• **Information provided**:
#####
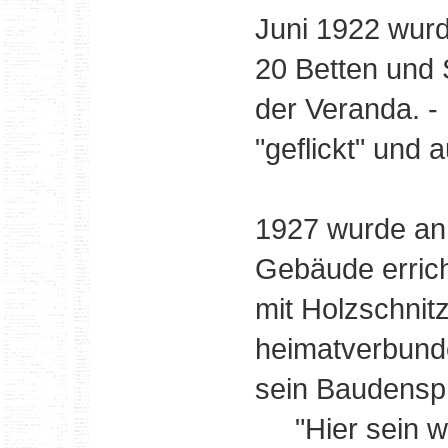
Juni 1922 wurd
20 Betten und 
der Veranda. 
"geflickt" und 
1927 wurde an 
Gebäude errich
mit Holzschnitz
heimatverbund
sein Baudenspr
"Hier sein wir,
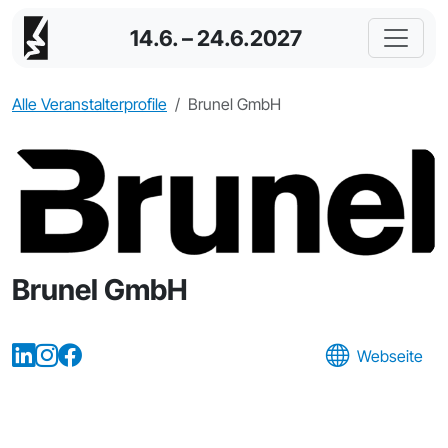
14.6. – 24.6.2027
Alle Veranstalterprofile
Brunel GmbH
Brunel GmbH
Webseite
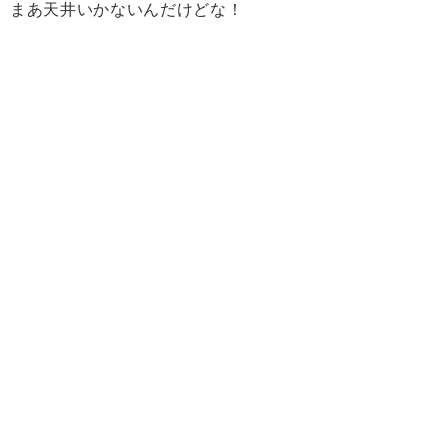
まあ天井いかないんだけどな！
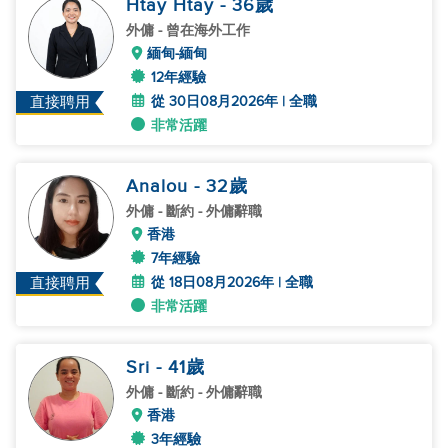
Htay Htay
- 36
歲
外傭
- 曾在海外工作
緬甸-緬甸
12年經驗
從 30日08月2026年 | 全職
直接聘用
非常活躍
Analou
- 32
歲
外傭
- 斷約 - 外傭辭職
香港
7年經驗
從 18日08月2026年 | 全職
直接聘用
非常活躍
Sri
- 41
歲
外傭
- 斷約 - 外傭辭職
香港
3年經驗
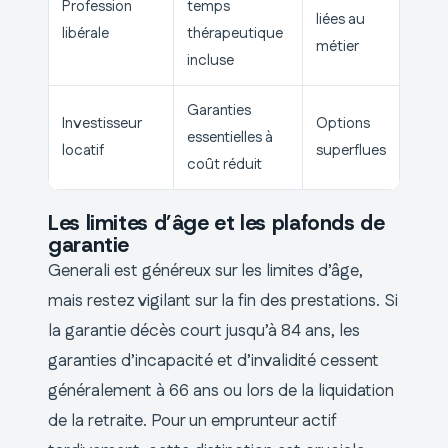
Profession
temps
liées au
libérale
thérapeutique
métier
incluse
Garanties
Investisseur
Options
essentielles à
locatif
superflues
coût réduit
Les limites d’âge et les plafonds de
garantie
Generali est généreux sur les limites d’âge,
mais restez vigilant sur la fin des prestations. Si
la garantie décès court jusqu’à 84 ans, les
garanties d’incapacité et d’invalidité cessent
généralement à 66 ans ou lors de la liquidation
de la retraite. Pour un emprunteur actif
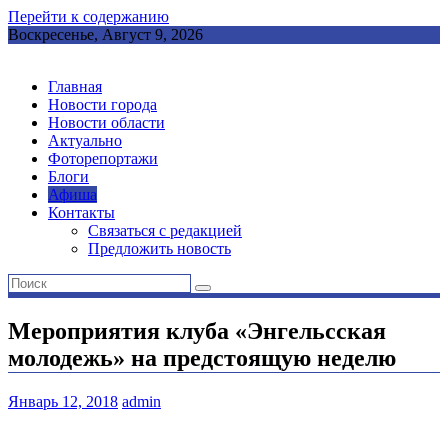
Перейти к содержанию
Воскресенье, Август 9, 2026
Главная
Новости города
Новости области
Актуально
Фоторепортажи
Блоги
Афиша
Контакты
Связаться с редакцией
Предложить новость
Мероприятия клуба «Энгельсская
молодежь» на предстоящую неделю
Январь 12, 2018
admin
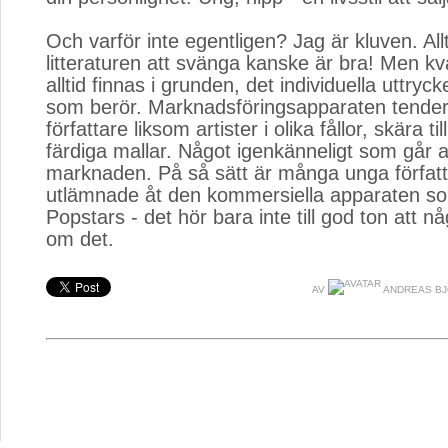
Och varför inte egentligen? Jag är kluven. All
litteraturen att svänga kanske är bra! Men kv
alltid finnas i grunden, det individuella uttryck
som berör. Marknadsföringsapparaten tendera
författare liksom artister i olika fållor, skära ti
färdiga mallar. Något igenkänneligt som går at
marknaden. På så sätt är många unga författ
utlämnade åt den kommersiella apparaten s
Popstars - det hör bara inte till god ton att n
om det.
AV
ANDREAS B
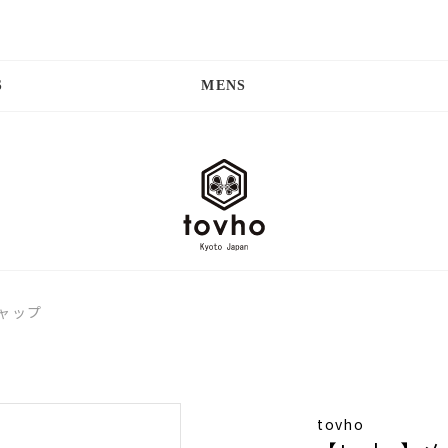
S
MENS
キャップ
tovho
#####
• **How to complete this task**: Take the material above and set it down exactly, minus the images.

• **Answer area**:
Juni 1922 wurd
20 Betten und 
der Veranda. 
"geflickt" und 
1927 wurde an 
Gebäude errich
mit Holzschnitz
heimatverbund
sein Baudenspr
"Hier sein wir,
14.6. – 24.6.2027
Alle Veranstalterprofile
Brunel GmbH
Brunel GmbH
Webseite
まあ天井いかないんだけどな！
Htay Htay
- 36
歲
外傭
- 曾在海外工作
緬甸-緬甸
12年經驗
從 30日08月2026年 | 全職
直接聘用
非常活躍
Analou
- 32
歲
外傭
- 斷約 - 外傭辭職
香港
7年經驗
從 18日08月2026年 | 全職
直接聘用
非常活躍
Sri
- 41
歲
外傭
- 斷約 - 外傭辭職
香港
3年經驗
Profession
temps
liées au
libérale
thérapeutique
métier
incluse
Garanties
Investisseur
Options
essentielles à
locatif
superflues
coût réduit
Les limites d’âge et les plafonds de
garantie
Generali est généreux sur les limites d’âge,
mais restez vigilant sur la fin des prestations. Si
la garantie décès court jusqu’à 84 ans, les
garanties d’incapacité et d’invalidité cessent
généralement à 66 ans ou lors de la liquidation
de la retraite. Pour un emprunteur actif
Перейти к содержанию
Воскресенье, Август 9, 2026
Главная
Новости города
Новости области
Актуально
Фоторепортажи
Блоги
Афиша
Контакты
Связаться с редакцией
Предложить новость
Мероприятия клуба «Энгельсская
молодежь» на предстоящую неделю
Январь 12, 2018
admin
Och varför inte egentligen? Jag är kluven. All
litteraturen att svänga kanske är bra! Men kv
alltid finnas i grunden, det individuella uttryck
som berör. Marknadsföringsapparaten tendera
författare liksom artister i olika fållor, skära ti
färdiga mallar. Något igenkänneligt som går at
marknaden. På så sätt är många unga författ
utlämnade åt den kommersiella apparaten s
Popstars - det hör bara inte till god ton att n
om det.
AV
ANDREAS B
S
MENS
キャップ
tovho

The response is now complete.